But to Deronda's nature the moment was cruel; it made the filial yearning of his life a disappointed pilgrimage to a shrine where there were no longer the symbols of sacredness. It seemed that all the woman lacking in her was present in him, as he said, with some tremor in his voice-"Then are we to part and I never be anything to you?"

"It is better so," said the Princess, in a softer, mellower voice. "There could be nothing but hard duty for you, even if it were possible for you to take the place of my son. You would not love me. Don't deny it," she said, abruptly, putting up her hand. "I know what is the truth. You don't like what I did. You are angry with me. You think I robbed you of something. You are on your grandfather's side, and you will always have a condemnation of me in your heart."

Deronda felt himself under a ban of silence. He rose from his seat by her, preferring to stand, if he had to obey that imperious prohibition of any tenderness. But his mother now looked up at him with a new admiration in her glance, saying-"You are wrong to be angry with me. You are the better for what I did." After pausing a little, she added, abruptly, "And now tell me what you shall do?"

"Do you mean now, immediately," said Deronda; "or as to the course of my future life?"

"I mean in the future. What difference will it make to you that I have told you about your birth?"

"A very great difference," said Deronda, emphatically. "I can hardly think of anything that would make a greater difference."

"What shall you do then?" said the Princess, with more sharpness. "Make yourself just like your grandfather--be what he wished you--turn yourself into a Jew like him?"
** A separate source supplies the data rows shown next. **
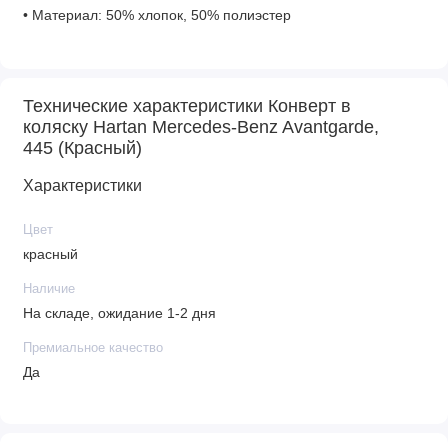
• Материал: 50% хлопок, 50% полиэстер
Технические характеристики Конверт в
коляску Hartan Mercedes-Benz Avantgarde,
445 (Красный)
Характеристики
Цвет
красный
Наличие
На складе, ожидание 1-2 дня
Премиальное качество
Да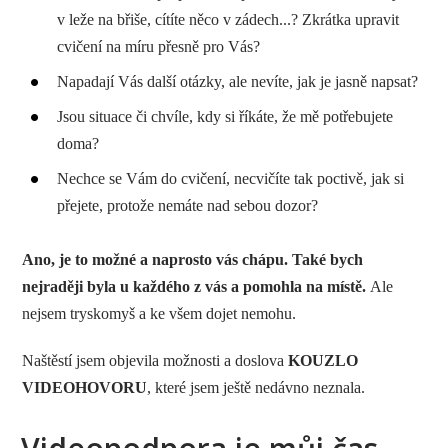
v leže na břiše, cítíte něco v zádech...? Zkrátka upravit
cvičení na míru přesně pro Vás?
Napadají Vás další otázky, ale nevíte, jak je jasně napsat?
Jsou situace či chvíle, kdy si říkáte, že mě potřebujete
doma?
Nechce se Vám do cvičení, necvičíte tak poctivě, jak si
přejete, protože nemáte nad sebou dozor?
Ano, je to možné a naprosto vás chápu. Také bych
nejraději byla u každého z vás a pomohla na místě.
Ale
nejsem tryskomyš a ke všem dojet nemohu.
Naštěstí jsem objevila možnosti a doslova
KOUZLO
VIDEOHOVORU
, které jsem ještě nedávno neznala.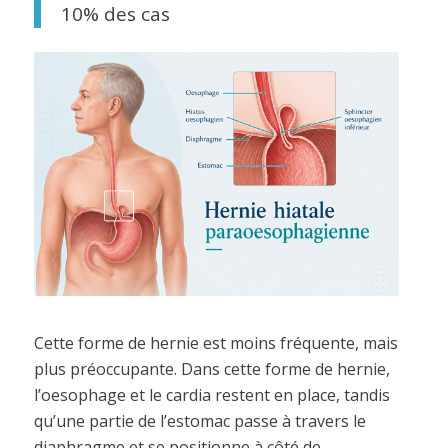
10% des cas
Cette forme de hernie est moins fréquente, mais
plus préoccupante. Dans cette forme de hernie,
l’oesophage et le cardia restent en place, tandis
qu’une partie de l’estomac passe à travers le
diaphragme et se positionne à côté de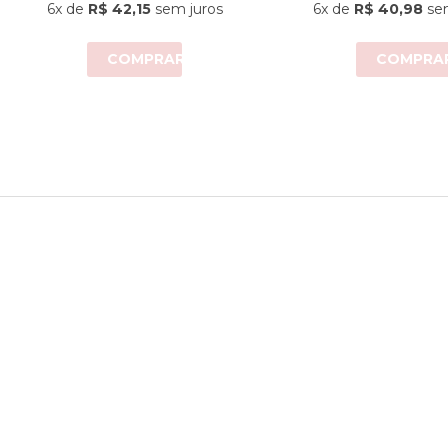
6x
de
R$ 42,15
sem juros
6x
de
R$ 40,98
sem
COMPRAR
COMPRA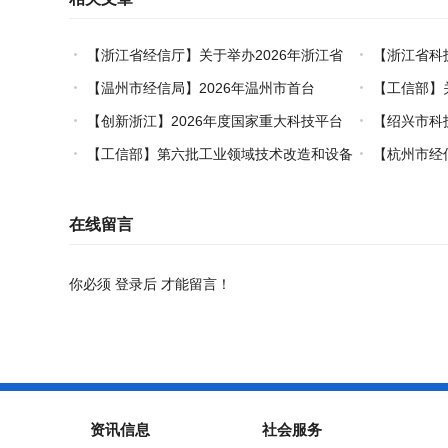
【浙江省经信厅】关于举办2026年浙江省
【浙江省科
工业设计技术职业技能竞赛的通知
创新对口合作
【温州市经信局】2026年温州市首台
【工信部】
（套）装备认定工作启动
业能效、碳效
【创新浙江】2026年度国家重大科技平台
【绍兴市科
国际开放合作基础研究专项（试点）项目指南
市级概念验证
【工信部】第六批工业领域技术改造和设备
【杭州市经
更新再贷款项目申报工作启动
能+制造”典型
在线留言
你必须
登录后
才能留言！
资讯信息
社会服务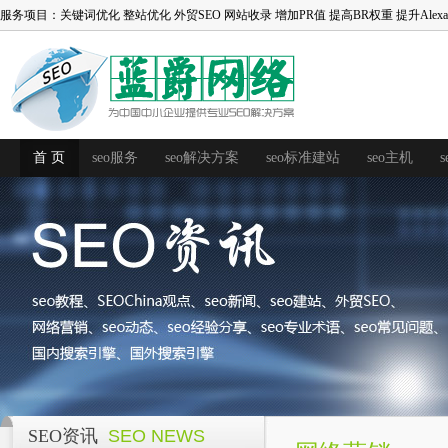
服务项目：
关键词优化
整站优化
外贸SEO
网站收录
增加PR值
提高BR权重
提升Alex
首 页
seo服务
seo解决方案
seo标准建站
seo主机
SEO资讯
SEO NEWS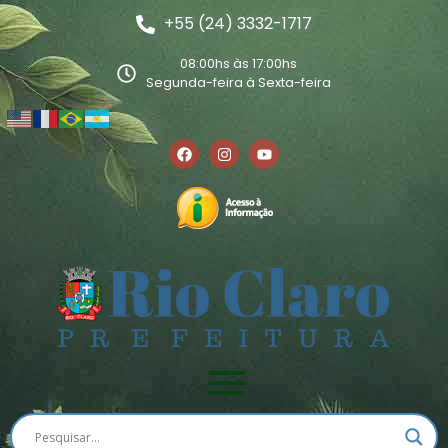
+55 (24) 3332-1717
08:00hs às 17:00hs
Segunda-feira à Sexta-feira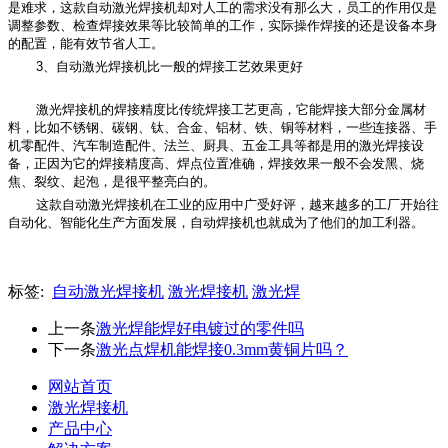
是难求，这款自动激光焊接机却对人工的需求没有那么大，员工的作用仅是
调整参数、检查焊接效果等比较简单的工作，实际操作焊接的还是设备本身
的配置，能有效节省人工。
3、自动激光焊接机比一般的焊接工艺效果更好
激光焊接机的焊接精度比传统焊接工艺更高，它能焊接大部分金属材
料，比如不锈钢、碳钢、钛、合金、铝材、铁、铜等材料，一些连接器、手
机零配件、汽车制造配件、法兰、厨具、五金工具等都是用的激光焊接设
备，正因为它的焊接精度高、焊点位置准确，焊接效果一般不会发黑、烧
焦、裂纹、起泡，是很平整亮白的。
这款自动激光焊接机在工业的应用中广受好评，越来越多的工厂开始往
自动化、智能化生产方面发展，自动焊接机也就成为了他们的加工利器。
标签:
自动激光焊接机
激光焊接机
激光焊
上一条
激光焊能焊好电镀过的零件吗
下一条
激光点焊机能焊接0.3mm黄铜片吗？
网站首页
激光焊接机
产品中心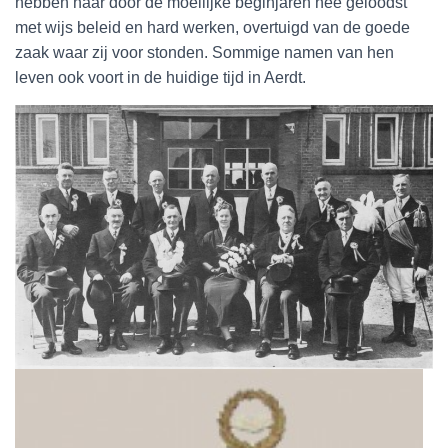
hebben haar door de moeilijke beginjaren hee geloodst
met wijs beleid en hard werken, overtuigd van de goede
zaak waar zij voor stonden. Sommige namen van hen
leven ook voort in de huidige tijd in Aerdt.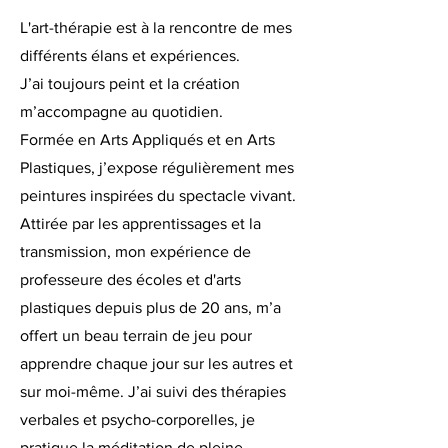
L'art-thérapie est à la rencontre de mes
différents élans et expériences.
J’ai toujours peint et la création
m’accompagne au quotidien.
Formée en Arts Appliqués et en Arts
Plastiques, j’expose régulièrement mes
peintures inspirées du spectacle vivant.
Attirée par les apprentissages et la
transmission, mon expérience de
professeure des écoles et d'arts
plastiques depuis plus de 20 ans, m’a
offert un beau terrain de jeu pour
apprendre chaque jour sur les autres et
sur moi-même. J’ai suivi des thérapies
verbales et psycho-corporelles, je
pratique la méditation de pleine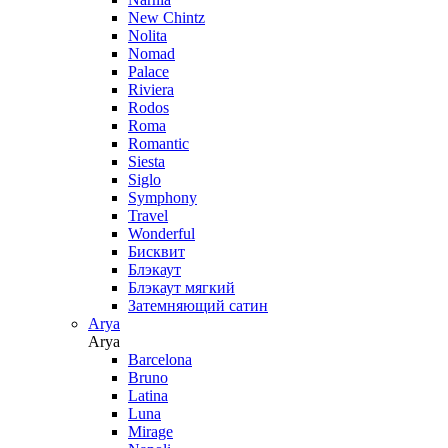
New Chintz
Nolita
Nomad
Palace
Riviera
Rodos
Roma
Romantic
Siesta
Siglo
Symphony
Travel
Wonderful
Бисквит
Блэкаут
Блэкаут мягкий
Затемняющий сатин
Arya
Arya
Barcelona
Bruno
Latina
Luna
Mirage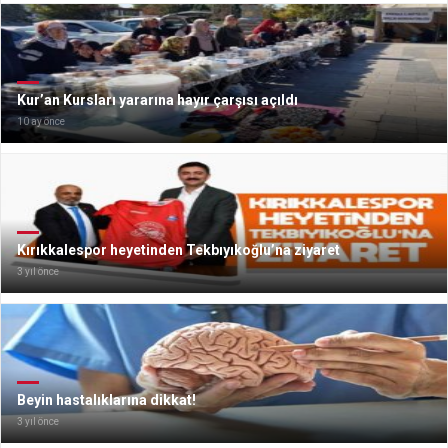
Kur’an Kursları yararına hayır çarşısı açıldı
10 ay önce
Kırıkkalespor heyetinden Tekbıyıkoğlu’na ziyaret
3 yıl önce
Beyin hastalıklarına dikkat!
3 yıl önce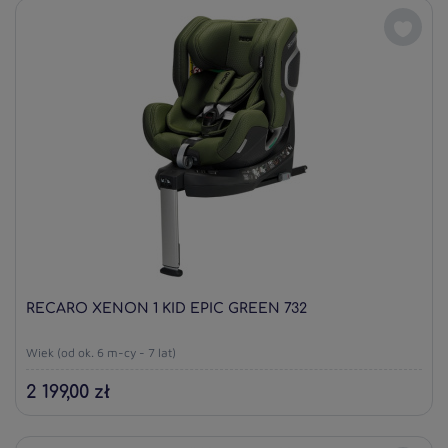
RECARO XENON 1 KID EPIC GREEN 732
Wiek (od ok. 6 m-cy - 7 lat)
2 199,00 zł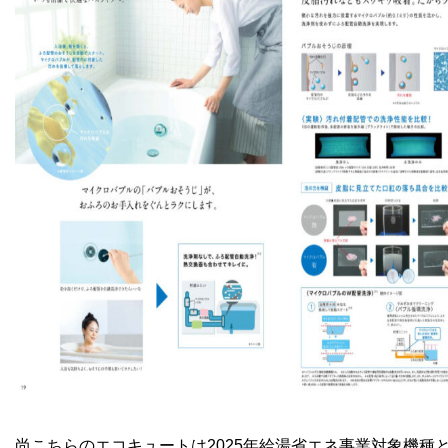
尚こちらのエコキュートは2025年給湯省エネ事業対象機種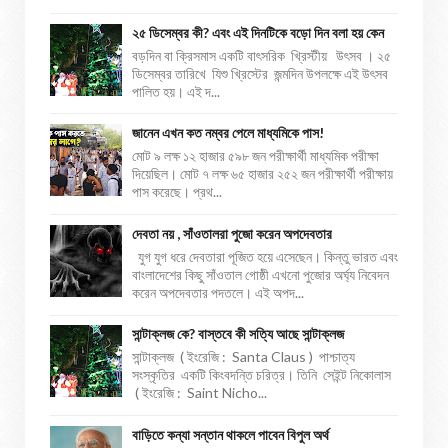
২৫ ডিসেম্বর কী? এবং এই দিনটিকে বড়ো দিন বলা হয় কেন
বড়দিন বা ক্রিসমাস একটি বাৎসরিক খ্রিস্টীয় উৎসব । ২৫
ডিসেম্বর তারিখে যিশু খ্রিস্টের জন্মদিন উপলক্ষে এই উৎসব
পালিত হয়। এই দ...
জানেন এখন কত নম্বর পেলে মাধ্যমিকে পাস!
মোট ৯ লক্ষ ১২ হাজার ৫৯৮ জন পরীক্ষার্থী মাধ্যমিক পরীক্ষা
দিয়েছিল। মোট ৭ লক্ষ ৬৫ হাজার ২৫২ জন পরীক্ষার্থী পরীক্ষায়
পাস করেছে। প্রথ...
দেবতা নয় , সাঁওতালরা পুজো করেন অপদেবতার
যুগ যুগ ধরে দেবতারা পূজিত হয়ে এসেছেন। কিন্তু ভারত এবং
বাংলাদেশের কিছু সাঁওতাল গোষ্ঠী এখনো পুজোর অর্ঘ্য নিবেদন
করেন অপদেবতার পদতলে। এই অপদ...
সান্টাক্লজ কে? বাস্তবে কী সত্যি আছে সান্টাক্লজ
সান্টাক্লজ ( ইংরেজি : Santa Claus ) পাশ্চাত্য
সংস্কৃতির একটি কিংবদন্তি চরিত্র। তিনি সেইন্ট নিকোলাস
( ইংরেজি : Saint Nicho...
বাড়িতে কন্যা সন্তান থাকলে পাবেন বিপুল অর্থ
"That is impossible. The effect of my education can never be done away with. The Christian sympathies in which my mind was reared can never die out of me," said Deronda, with increasing tenacity of tone. "But I consider it my duty--it is the impulse of my feeling--to identify myself, as far as possible, with my hereditary people, and if I can see any work to be done for them that I can give my soul and hand to I shall choose to do it."

His mother had her eyes fixed on him with a wondering speculation, examining his face as if she thought that by close attention she could read a difficult language there. He bore her gaze very firmly, sustained by a resolute opposition, which was the expression of his fullest self. She bent toward him a little, and said, with a decisive emphasis-"You are in love with a Jewess."